The practice is rated as good for the care of working-age people (including those recently retired and students).

Nationally reported data showed the practice had performed well in providing recommended care and treatment for this group of patients. For example, the QOF data, for 2014/15, showed the practice had obtained 100% of the overall points available to them for providing care and treatment to patients who had hypertension. This was 0.3% above the local CCG average and 2.2% above the England average. Staff had assessed the needs of this group of patients and developed their services, to help ensure they received a service which was accessible, flexible and provided continuity of care. The practice was proactive in offering online services, as well as a full range of health promotion and screening that reflected the needs of this group of patients.

People experiencing poor mental health (including people with dementia)

Good

Updated 20 May 2016

The practice is rated as good for the care of people experiencing poor mental health (including people with dementia).

There were good arrangements for meeting the needs of patients with specific mental health needs, including depression. Nationally reported QOF data, for 2014/15, showed the practice had performed well in obtaining 100% of the total points available to them, for providing recommended care and treatment to this group of patients. The data showed that 77.4% of these patients had a documented care plan, which had been agreed with their carers during the preceding 12 months. This was 3.1% above the local CCG average and 0.2% above the England average. Patients experiencing poor mental health were provided with advice about how to access various support groups and voluntary organisations. Staff kept a register of patients who had mental health needs, to make sure they received the support they required. The practice’s clinical IT system clearly identified these patients to ensure staff were aware of their specific needs.

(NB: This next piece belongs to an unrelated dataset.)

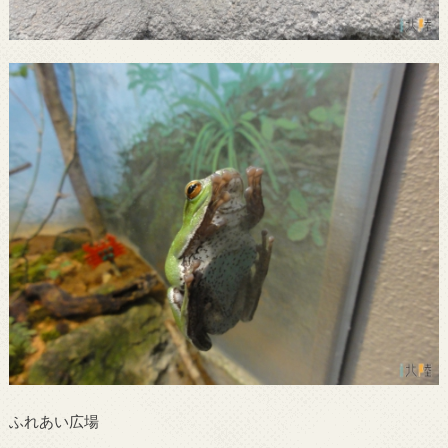
ふれあい広場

The arrangements for meeting the needs of patients who had dementia were also good. Nationally reported QOF data, for 2014/15, showed the practice had performed well in obtaining 100% of the total points available to them, for providing recommended care and treatment to this group of patients. This was 0.9% above the local CCG average and 5.5% above the England average. Staff kept a register of patients who had dementia, and the practice’s clinical IT system clearly identified them, to help make sure clinical staff were aware of their specific needs. Clinical staff, including the practice’s healthcare assistant, actively carried out opportunistic dementia screening, to help ensure their patients were receiving the care and support they needed to stay healthy and safe. All staff had become Dementia Friends to help raise the profile of dementia patients registered at the practice.

People whose circumstances may make them vulnerable

Good

Updated 20 May 2016

The practice is rated as good for the care of people whose circumstances may make them vulnerable.

There were good arrangements for meeting the needs of vulnerable patients, including those who had learning disabilities. The QOF data, for 2014/15, showed the practice had obtained 100% of the points available to them, for providing recommended care and treatment to patients who had learning disabilities. This was in line with the local CCG average and 0.2% above the England average. Staff maintained a register of patients with learning disabilities, which they used to ensure they received an annual healthcare review, provided by a dedicated clinician. Staff offered extended appointments for these reviews and they could take place at the patient’s home if needed. Systems were in place to protect vulnerable children from harm. Staff understood their responsibilities regarding information sharing and the documentation of safeguarding concerns. A chaperone service was available to help safeguard patients. The practice kept a register of patients who were also carers and was using this to help provide them with appropriate services.